Posted on 2nd April 2007

Employers warned to beware of staff internet blogging

Nick Poole, partner at Darlington law firm Latimer Hinks, is warning employers to update their policies to cover internet blogging following a judgement made in a Paris employment tribunal that could have repercussions in the UK. English secretary Catherine Sanderson, who worked for accountancy firm Dixon Wilson, was sacked when her Paris-based employer objected to her blog. She was later awarded 30,000 for unfair dismissal. Catherines La Petite Anglaise internet diary recorded her thoughts on her personal and professional life, although her employers name was never mentioned. She also remained anonymous but her photograph was featured. At the tribunal, Sanderson claimed she was sacked for gross misconduct because her blog risked bringing the company into disrepute and she was also accused of using office time to write her blog. However, the tribunal concluded that she had been dismissed without real and serious causes and ordered her employer to pay the compensation. Nick Poole said: Employee blogs, and the information they contain, is a growing issue for businesses. More and more organisations are hitting the headlines for the wrong reasons following employee blogs, which can be accessed by anyone.
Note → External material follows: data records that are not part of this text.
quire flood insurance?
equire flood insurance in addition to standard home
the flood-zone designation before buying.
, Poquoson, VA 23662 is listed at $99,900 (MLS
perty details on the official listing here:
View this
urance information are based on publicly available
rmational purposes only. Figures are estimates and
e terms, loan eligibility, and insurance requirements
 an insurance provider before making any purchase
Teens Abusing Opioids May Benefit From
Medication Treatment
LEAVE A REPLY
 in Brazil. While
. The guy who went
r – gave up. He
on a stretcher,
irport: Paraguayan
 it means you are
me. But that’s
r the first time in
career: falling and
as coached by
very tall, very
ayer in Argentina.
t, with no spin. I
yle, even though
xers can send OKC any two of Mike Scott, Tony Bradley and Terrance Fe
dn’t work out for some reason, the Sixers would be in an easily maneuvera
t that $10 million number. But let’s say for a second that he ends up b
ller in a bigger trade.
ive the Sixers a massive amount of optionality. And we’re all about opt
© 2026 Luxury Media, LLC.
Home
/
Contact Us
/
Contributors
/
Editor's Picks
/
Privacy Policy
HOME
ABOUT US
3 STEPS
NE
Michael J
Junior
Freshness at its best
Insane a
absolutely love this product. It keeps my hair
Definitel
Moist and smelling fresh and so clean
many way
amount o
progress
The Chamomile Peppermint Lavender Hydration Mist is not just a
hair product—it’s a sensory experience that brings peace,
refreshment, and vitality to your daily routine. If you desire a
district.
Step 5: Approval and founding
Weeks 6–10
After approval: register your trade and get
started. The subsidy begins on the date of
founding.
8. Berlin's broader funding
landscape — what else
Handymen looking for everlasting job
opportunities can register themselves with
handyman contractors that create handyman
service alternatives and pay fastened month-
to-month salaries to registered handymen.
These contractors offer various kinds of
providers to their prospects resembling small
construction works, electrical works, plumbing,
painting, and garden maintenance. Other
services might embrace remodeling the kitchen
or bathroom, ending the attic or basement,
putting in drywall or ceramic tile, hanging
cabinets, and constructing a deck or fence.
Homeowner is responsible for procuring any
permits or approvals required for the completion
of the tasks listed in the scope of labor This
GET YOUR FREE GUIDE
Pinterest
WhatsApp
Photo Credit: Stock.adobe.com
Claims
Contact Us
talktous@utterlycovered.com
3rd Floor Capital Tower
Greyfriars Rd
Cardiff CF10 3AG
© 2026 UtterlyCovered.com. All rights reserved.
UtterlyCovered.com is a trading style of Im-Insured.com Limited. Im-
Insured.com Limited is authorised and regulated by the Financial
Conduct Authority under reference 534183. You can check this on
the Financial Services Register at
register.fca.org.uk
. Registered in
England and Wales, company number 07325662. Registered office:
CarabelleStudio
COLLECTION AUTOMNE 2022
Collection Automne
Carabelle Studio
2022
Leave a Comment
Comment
To help limit the damage, employers should ensure that their email and internet acceptable use policy covers using company time to access personal blogs, as well as informing staff of the dangers of visiting non work-related websites. A bringing the company into disrepute provision in a contract, which is often used to cover violent behaviour or substance abuse, could also be deployed to cover blogging. However, on a cautionary note, these tactics also raise the issue of how far an employer can dictate what an employee does in their private life. It is one thing to regulate employee activities during working hours but the issues become less clear when the actions take place out of working hours. Employers who are able to show that they have suffered loss as a consequence of an employee posting information on a blog will be in a stronger position to justify dismissal than those who are not.